• [WORK TO BE COMPLETED]:
The answer must consist solely of the lines from the one with "Services Centre, Stoney" through the last line of the data, copied exactly, with no pictures.

Collected data
◇ ◇ ◇
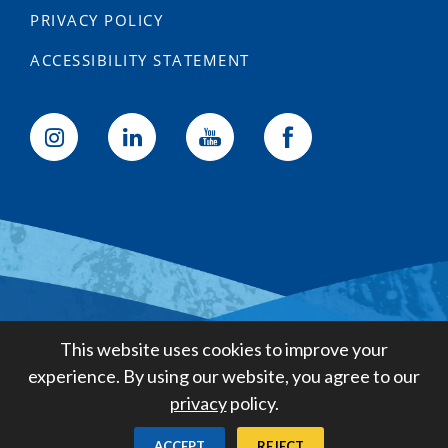
PRIVACY POLICY
ACCESSIBILITY STATEMENT
Golden State Water Company
This website uses cookies to improve your
A Subsidiary of American States
experience. By using our website, you agree to our
Water Company
privacy
policy.
Created by
Digital Deployment
ACCEPT
REJECT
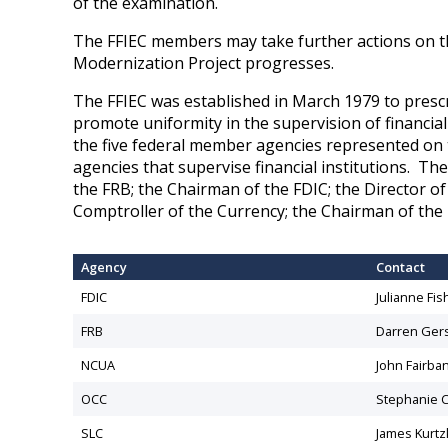
of the examination.
The FFIEC members may take further actions on t
Modernization Project progresses.
The FFIEC was established in March 1979 to prescr
promote uniformity in the supervision of financial
the five federal member agencies represented on 
agencies that supervise financial institutions. Th
the FRB; the Chairman of the FDIC; the Director o
Comptroller of the Currency; the Chairman of the
Agency
Contact
FDIC
​Julianne Fis
​FRB
​Darren Ger
NCUA
John Fairba
OCC
​Stephanie C
SLC
James Kurtz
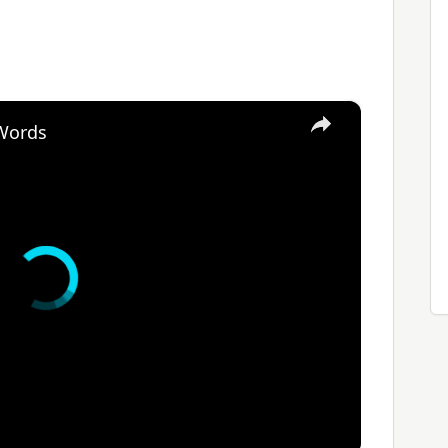
×
 Words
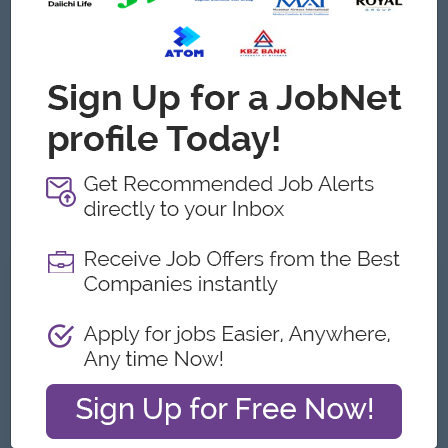
အသက် (၃၅ အောက်) ဖြစ်ရမည်။
ပညာအရည်အချင်း (ဘွဲ့ရ(ဦးစားပေး))ပါမည်။
အတွေ့အကြုံ (အရောင်း၀န်ထမ်းအတွေ့အကြုံ ၂ နှစ်အထက်) ရှိရ
မည်။
ရုပ်ရည်ချောမောပြေပြစ်ပြီး ပေါင်းသင်းဆက်ဆံရေးကောင်းမွန်ရ
မည်။
Customer Service နဲ့ အရောင်း၀န်ထမ်း အတွေ့အကြုံရှိသူကို
ဦးစားပေးခေါ်မည်။
Gender - Male or Female လျှောက်ထားနိုင်ပါသည်။
What we can offer
Benefits
Working Hours: 9am to 5pm
Probation Period: 3 Months
လစာ ၆ သိန်းအထက် + Performance Bonus
(အရည်အချင်းပေါ်မူတည်၍ လစာတိုးပေးပါသည်။)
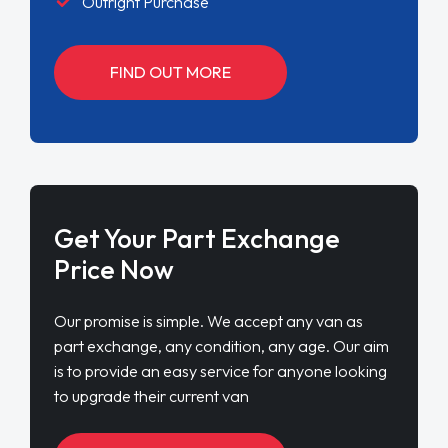
Outright Purchase
FIND OUT MORE
Get Your Part Exchange
Price Now
Our promise is simple. We accept any van as
part exchange, any condition, any age. Our aim
is to provide an easy service for anyone looking
to upgrade their current van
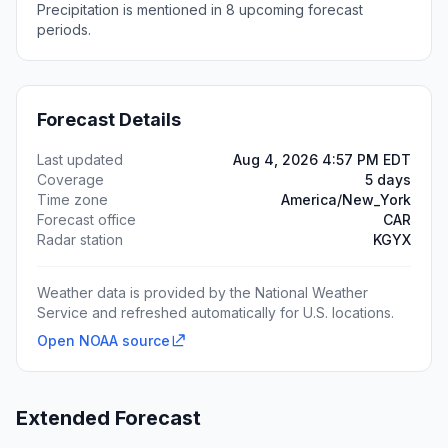
Precipitation is mentioned in 8 upcoming forecast
periods.
Forecast Details
Last updated
Aug 4, 2026 4:57 PM EDT
Coverage
5 days
Time zone
America/New_York
Forecast office
CAR
Radar station
KGYX
Weather data is provided by the National Weather
Service and refreshed automatically for U.S. locations.
Open NOAA source
Extended Forecast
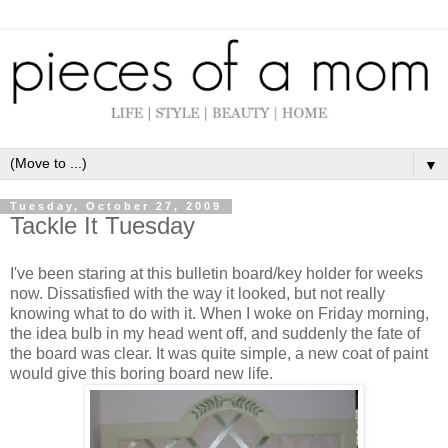
▼
Tuesday, October 27, 2009
Tackle It Tuesday
I've been staring at this bulletin board/key holder for weeks
now. Dissatisfied with the way it looked, but not really
knowing what to do with it. When I woke on Friday morning,
the idea bulb in my head went off, and suddenly the fate of
the board was clear. It was quite simple, a new coat of paint
would give this boring board new life.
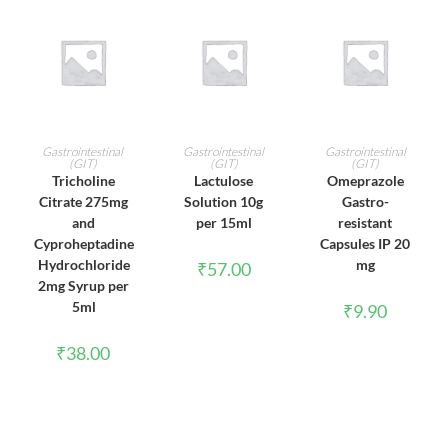
ADD TO CART
ADD TO CART
ADD TO CART
Gastrointestinal
Gastrointestinal
Gastrointestinal
(GIT)
(GIT)
(GIT)
Tricholine
Lactulose
Omeprazole
Citrate 275mg
Solution 10g
Gastro-
and
per 15ml
resistant
Cyproheptadine
Capsules IP 20
Hydrochloride
mg
₹
57.00
2mg Syrup per
5ml
₹
9.90
₹
38.00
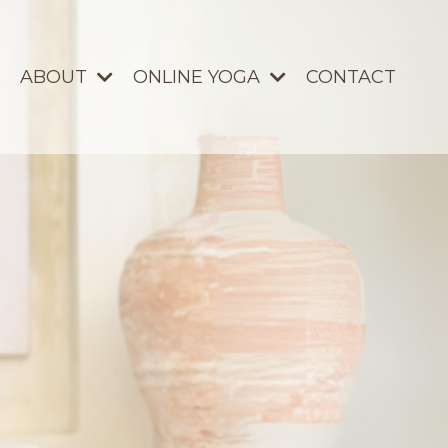
ABOUT
ONLINE YOGA
CONTACT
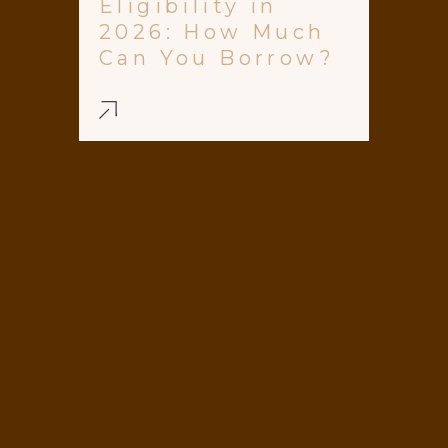
Eligibility in
2026: How Much
Can You Borrow?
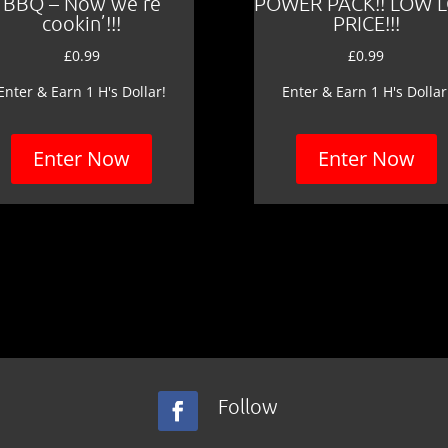
BBQ – Now we’re
POWER PACK!! LOW 
cookin’!!!
PRICE!!!
£
0.99
£
0.99
Enter & Earn 1 H's Dollar!
Enter & Earn 1 H's Dollar
Enter Now
Enter Now
Follow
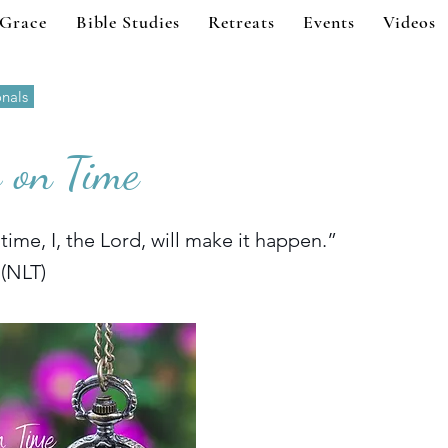
 Grace
Bible Studies
Retreats
Events
Videos
onals
 on Time
 time, I, the Lord, will make it happen.”
 (NLT)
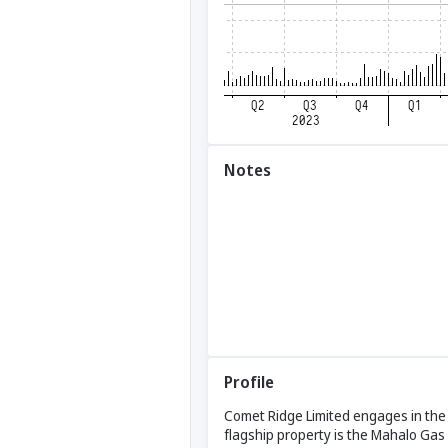
Notes
Profile
Comet Ridge Limited engages in the o
flagship property is the Mahalo Gas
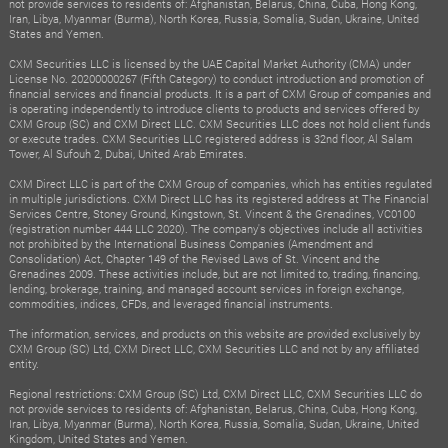
not provide services to residents of: Afghanistan, Belarus, China, Cuba, Hong Kong,
Iran, Libya, Myanmar (Burma), North Korea, Russia, Somalia, Sudan, Ukraine, United
States and Yemen.
CXM Securities LLC is licensed by the UAE Capital Market Authority (CMA) under
License No. 20200000267 (Fifth Category) to conduct introduction and promotion of
financial services and financial products. It is a part of CXM Group of companies and
is operating independently to introduce clients to products and services offered by
CXM Group (SC) and CXM Direct LLC. CXM Securities LLC does not hold client funds
or execute trades. CXM Securities LLC registered address is 32nd floor, Al Salam
Tower, Al Sufouh 2, Dubai, United Arab Emirates.
CXM Direct LLC is part of the CXM Group of companies, which has entities regulated
in multiple jurisdictions. CXM Direct LLC has its registered address at The Financial
Services Centre, Stoney Ground, Kingstown, St. Vincent & the Grenadines, VC0100
(registration number 444 LLC 2020). The company's objectives include all activities
not prohibited by the International Business Companies (Amendment and
Consolidation) Act, Chapter 149 of the Revised Laws of St. Vincent and the
Grenadines 2009. These activities include, but are not limited to, trading, financing,
lending, brokerage, training, and managed account services in foreign exchange,
commodities, indices, CFDs, and leveraged financial instruments.
The information, services, and products on this website are provided exclusively by
CXM Group (SC) Ltd, CXM Direct LLC, CXM Securities LLC and not by any affiliated
entity.
Regional restrictions: CXM Group (SC) Ltd, CXM Direct LLC, CXM Securities LLC do
not provide services to residents of: Afghanistan, Belarus, China, Cuba, Hong Kong,
Iran, Libya, Myanmar (Burma), North Korea, Russia, Somalia, Sudan, Ukraine, United
Kingdom, United States and Yemen.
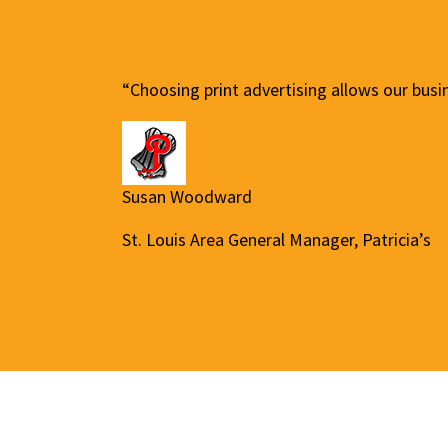
“Choosing print advertising allows our busi
Susan Woodward
St. Louis Area General Manager, Patricia’s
◇ ◇ ◇
• [THE ANSWER]:
Services Centre, Stoney Ground, Kingstown, St. Vincent & the Grenadines, VC0100
(registration number 444 LLC 2020). The company's objectives include all activities
not prohibited by the International Business Companies (Amendment and
Consolidation) Act, Chapter 149 of the Revised Laws of St. Vincent and the
Grenadines 2009. These activities include, but are not limited to, trading, financing,
lending, brokerage, training, and managed account services in foreign exchange,
commodities, indices, CFDs, and leveraged financial instruments.
The information, services, and products on this website are provided exclusively by
CXM Group (SC) Ltd, CXM Direct LLC, CXM Securities LLC and not by any affiliated
entity.
Regional restrictions: CXM Group (SC) Ltd, CXM Direct LLC, CXM Securities LLC do
not provide services to residents of: Afghanistan, Belarus, China, Cuba, Hong Kong,
Iran, Libya, Myanmar (Burma), North Korea, Russia, Somalia, Sudan, Ukraine, United
Kingdom, United States and Yemen.
“Choosing print advertising allows our busi
Susan Woodward
St. Louis Area General Manager, Patricia’s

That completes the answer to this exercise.